The purpose of this study was to identify variables of dental malocclusion with the greatest effect on sound production that can be easily identified during an orthodontic assessment.


One hundred fifteen patients (8.2-36 years of age) seeking orthodontic evaluation were assessed for speech sound production abnormalities. An orthodontic clinical examination assessed Angle classification, overjet, overbite, crowding, spacing, and crossbites. A standard speech sample was elicited from each subject.


The results indicated that 71 (62%) of the subjects made a production error, particularly with the /s/ and /t/ sounds. However, auditory distortions occurred in 12 subjects (20%), and 56 (80%) subjects had visual distortions of the sound. An open bite (>2 mm) was the key malocclusal factor underlying speech sound errors. There was statistical significance between the Orthodontic Treatment Priority Index and the sound errors of /s / and /t/ (mean score of 9.54 vs 6.29 for subjects without sound errors).

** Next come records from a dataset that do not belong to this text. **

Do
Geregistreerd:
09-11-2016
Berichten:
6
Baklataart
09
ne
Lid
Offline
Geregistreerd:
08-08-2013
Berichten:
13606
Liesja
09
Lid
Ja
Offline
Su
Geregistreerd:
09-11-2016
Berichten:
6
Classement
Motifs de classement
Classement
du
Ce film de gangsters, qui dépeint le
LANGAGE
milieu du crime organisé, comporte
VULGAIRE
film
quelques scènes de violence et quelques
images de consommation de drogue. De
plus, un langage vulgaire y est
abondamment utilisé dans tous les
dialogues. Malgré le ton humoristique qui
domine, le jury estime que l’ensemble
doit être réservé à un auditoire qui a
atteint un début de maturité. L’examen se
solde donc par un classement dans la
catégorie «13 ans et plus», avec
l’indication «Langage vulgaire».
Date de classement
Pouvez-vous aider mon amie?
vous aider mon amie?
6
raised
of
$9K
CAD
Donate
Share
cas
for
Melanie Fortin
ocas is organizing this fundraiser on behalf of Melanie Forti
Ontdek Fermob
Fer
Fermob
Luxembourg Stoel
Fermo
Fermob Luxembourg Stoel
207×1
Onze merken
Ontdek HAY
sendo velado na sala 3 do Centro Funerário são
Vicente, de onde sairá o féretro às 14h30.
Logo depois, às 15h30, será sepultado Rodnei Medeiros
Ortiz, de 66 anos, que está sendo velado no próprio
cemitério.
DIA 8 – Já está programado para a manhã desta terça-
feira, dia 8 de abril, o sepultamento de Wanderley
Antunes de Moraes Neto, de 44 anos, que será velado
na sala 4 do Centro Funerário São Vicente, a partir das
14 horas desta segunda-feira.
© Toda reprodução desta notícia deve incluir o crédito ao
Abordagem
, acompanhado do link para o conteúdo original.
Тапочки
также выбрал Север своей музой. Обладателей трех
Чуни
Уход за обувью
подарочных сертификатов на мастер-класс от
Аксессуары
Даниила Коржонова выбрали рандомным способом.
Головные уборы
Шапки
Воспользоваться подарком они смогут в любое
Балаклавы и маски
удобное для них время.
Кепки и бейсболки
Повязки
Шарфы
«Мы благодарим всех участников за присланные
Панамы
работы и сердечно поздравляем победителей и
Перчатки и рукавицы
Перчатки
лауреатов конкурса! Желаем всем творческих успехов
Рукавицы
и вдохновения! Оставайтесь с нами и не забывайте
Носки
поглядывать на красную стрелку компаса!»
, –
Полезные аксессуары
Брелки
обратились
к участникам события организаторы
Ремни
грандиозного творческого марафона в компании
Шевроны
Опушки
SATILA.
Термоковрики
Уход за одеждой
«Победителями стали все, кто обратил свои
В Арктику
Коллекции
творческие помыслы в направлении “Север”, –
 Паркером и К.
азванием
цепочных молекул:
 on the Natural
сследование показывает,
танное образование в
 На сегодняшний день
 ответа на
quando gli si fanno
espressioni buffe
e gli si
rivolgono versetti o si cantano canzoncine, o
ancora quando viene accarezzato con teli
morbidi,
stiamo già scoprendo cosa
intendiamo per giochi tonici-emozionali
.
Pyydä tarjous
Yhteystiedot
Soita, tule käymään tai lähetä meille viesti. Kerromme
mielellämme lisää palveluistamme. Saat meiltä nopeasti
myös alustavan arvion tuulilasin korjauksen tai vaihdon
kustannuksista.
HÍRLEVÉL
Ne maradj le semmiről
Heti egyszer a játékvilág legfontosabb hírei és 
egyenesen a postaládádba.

Predictive malocclusal traits are associated with speech sound production errors. The more severe or handicapping the malocclusion, the more likely that a speech sound error will occur. Open bites of 2 mm are associated with sound production errors. Visual inaccuracy of the sound occurs with more frequency than auditory inaccuracy and is the most common articulation error noted with occlusal irregularities.